経営者であれば、万が一のときのための武器として使える準備をしておく必要があります。

本記事では、経営の立て直しを図る「事業再生」とはなにか、そのタイミングや具体的な手法について解説しましょう。

「事業再生」とは?

倒産を回避し、会社を立ち直らせる

「事業再生」とは、経営状態が悪化し、業績の回復が困難な状況に陥った企業が「会社清算」という最終手段を取らずに、債務の一部免除や弁済期間の延長などを講じながら、スポンサーを探して、スポンサーの支援のもと、収益力や競争力のある事業の再建を図り、企業を立ち直らせることをいいます。

コロナ禍や戦争・紛争による世界経済の混乱、異常気象や自然災害によるさまざまな影響、物価高騰に極度の少子高齢化など、現代は先行きの見えない時代。

さまざまな要素によってどんな好調な会社でも一瞬で事態が一変し、経営が途端にうまくいかなくなる可能性もあります。

危機的状況に直面している企業はもちろん、現状ではその心配がない会社でも、もしもの事態に備え、事前対策として「事業再生」を知っておいても損はありません。

同じような言葉に「企業再生」がありますが、本質的な意味において両者に明確な違いはありません。

しばしば一緒に使われる言葉で、全体か部分かといった程度の使い分けになるので、特に気にする必要はありません。

事業再生のタイミングは?

「危険」の前の黄色信号が合図!

銀行でも倒産する世の中ですから、もはや大企業だからといって潰れる心配がないなどといったことは夢物語。

つまり、どんな企業でも倒産の危機を迎える可能性はあるわけですが、では「事業再生」を行う適切なタイミングとはいつなのでしょうか?

経営者として家族や従業員を路頭に迷わせるわけにはいかないと、ギリギリまで必死にがんばって対応したいところでしょう。

ただ、「事業再生」は黒字化の見込みがないと、そもそも検討できない事態にもなりかねません。

事業再生のタイミングとしては、資金繰りにまだ余裕がある段階で踏み出せるかがポイントになります。

具体的には、借入金の返済が滞ってきて、リスケ中であるとか、赤字決算が続き、債務超過になってしまったなどが該当するでしょう。

事業再生の条件は?

法的な条件はないが手法によって認可・前提・判断がある!

「事業再生」を適用、採用できるための条件はどのように規定されているのか? 実は、事業再生を行うための法で定められた条件などはありません。

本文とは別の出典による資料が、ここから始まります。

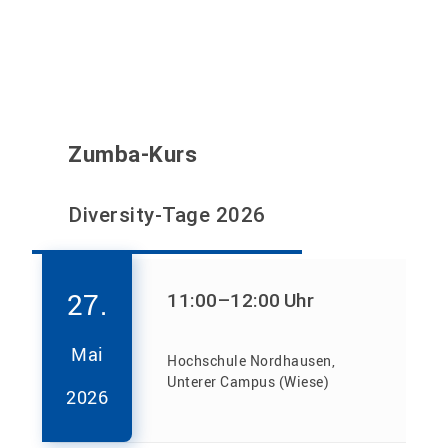
Zumba-Kurs
Diversity-Tage 2026
27.
11:00
–12:00
Uhr
Mai
Hochschule Nordhausen,
Unterer Campus (Wiese)
2026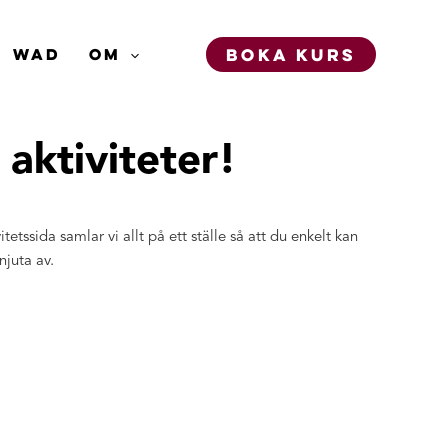
BOKA KURS
WAD
OM
 aktiviteter!
ssida samlar vi allt på ett ställe så att du enkelt kan
njuta av.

ただし、事業再生の手法の多くは裁判所や調停委員会、スポンサー企業など第三者が関係しながら法律やガイドラインのもとで進められますので、「存続する価値の有無」といった判断材料、前提をクリアしているか、裁判所の認可などが必要になり、できる・できないを決められることがあるでしょう。

事業再生の手法は?

手法は大別して2種類ある!

では、実際に「事業再生」を選択するとして、具体的に経営者は何を、どうすればよいのでしょうか?
実際には経営者ご自身で判断することは難しいと思いますので、弁護士や専門家に相談の上で方向性を決めることになるのだと思います。

「事業再生」のやり方には大きく2つの方法があり、「法的再生」と「私的再生」です。

それぞれにまたいくつかの手続きが存在しますが、前者は文字通り法律の定めた方法によって、再生を進める手法で、後者は金融債権者と専門家が交渉して、私的に進める手続きです。

このように、両者はまったく違うアプローチになりますので、それぞれにメリット・デメリットを確認し、自社の状況がどちらに合っているか、再建できる可能性が高いのはどちらかの判断が必要です。

法的再生は、「民事再生」「会社更生」「特定調停」が主な手法となり、私的再生には「私的整理ガイドラインの活用」「中小企業活性化協議会への相談」「事業再生ADR制度の利用」があります。

法的再生とは?

適応する法律や主体者に違いがある!

「法的再生」とは、民事再生法などの法律をもとに、裁判所が関与しながら行われていきます。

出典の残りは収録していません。